▶ _WORK REQUIRED_:
Copy every line of the entries that has the string "Rutscherlebnis" in it.

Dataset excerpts
:::::

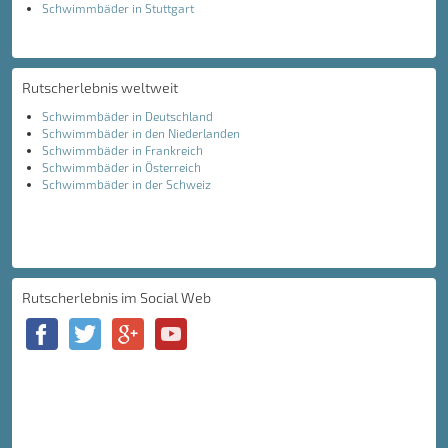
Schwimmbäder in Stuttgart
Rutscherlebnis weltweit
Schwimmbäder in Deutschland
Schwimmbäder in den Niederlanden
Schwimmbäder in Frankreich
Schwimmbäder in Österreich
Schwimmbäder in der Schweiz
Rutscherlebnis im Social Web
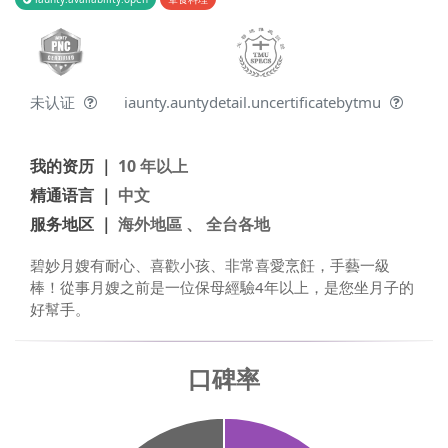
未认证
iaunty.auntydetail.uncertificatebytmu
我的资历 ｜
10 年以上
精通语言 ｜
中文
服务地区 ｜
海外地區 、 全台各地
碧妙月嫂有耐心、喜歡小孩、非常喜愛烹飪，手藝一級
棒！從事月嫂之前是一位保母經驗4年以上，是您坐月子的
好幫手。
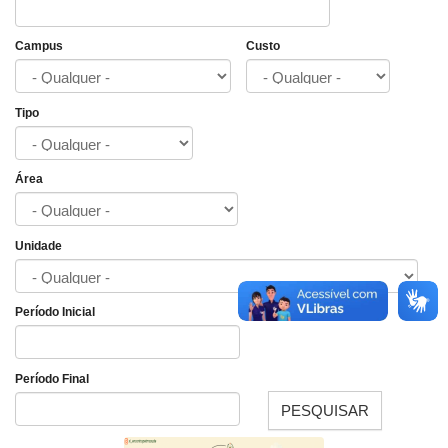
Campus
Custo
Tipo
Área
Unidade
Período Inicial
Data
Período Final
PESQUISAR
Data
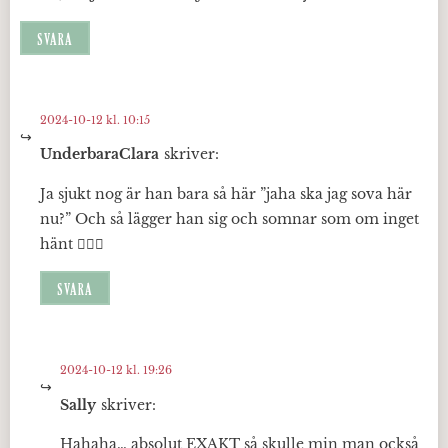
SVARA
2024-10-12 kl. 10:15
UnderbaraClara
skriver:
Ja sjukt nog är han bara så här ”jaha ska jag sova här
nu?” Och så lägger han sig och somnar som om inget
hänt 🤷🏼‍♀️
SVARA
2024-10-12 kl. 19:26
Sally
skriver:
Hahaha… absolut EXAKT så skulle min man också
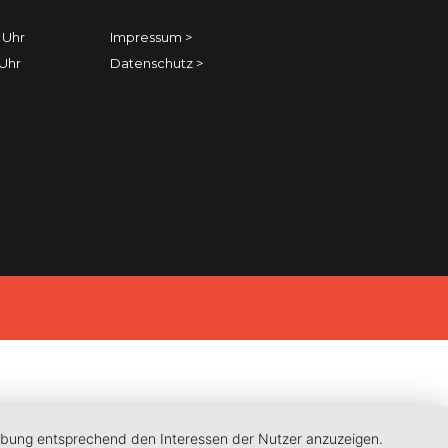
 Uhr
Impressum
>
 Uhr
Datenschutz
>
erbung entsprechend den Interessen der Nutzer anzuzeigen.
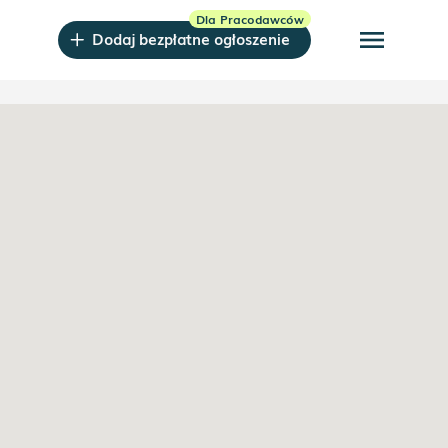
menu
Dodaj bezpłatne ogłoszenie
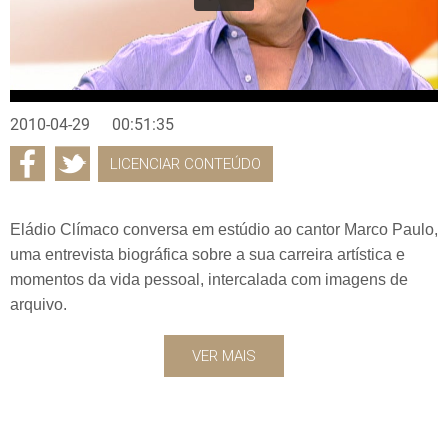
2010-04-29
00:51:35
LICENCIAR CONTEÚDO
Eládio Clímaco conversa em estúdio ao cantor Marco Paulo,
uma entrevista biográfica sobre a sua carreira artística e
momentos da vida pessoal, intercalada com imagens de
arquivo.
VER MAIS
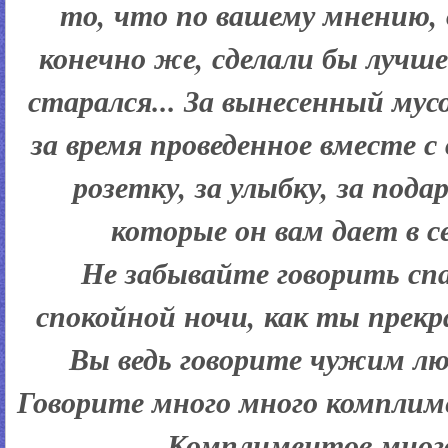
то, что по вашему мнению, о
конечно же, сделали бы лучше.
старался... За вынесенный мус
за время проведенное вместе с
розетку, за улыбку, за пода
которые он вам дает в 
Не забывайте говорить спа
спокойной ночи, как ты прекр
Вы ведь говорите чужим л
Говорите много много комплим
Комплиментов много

:::::

▶ _TASK SOLUTION_:
Rutscherlebnis weltweit
Rutscherlebnis im Social Web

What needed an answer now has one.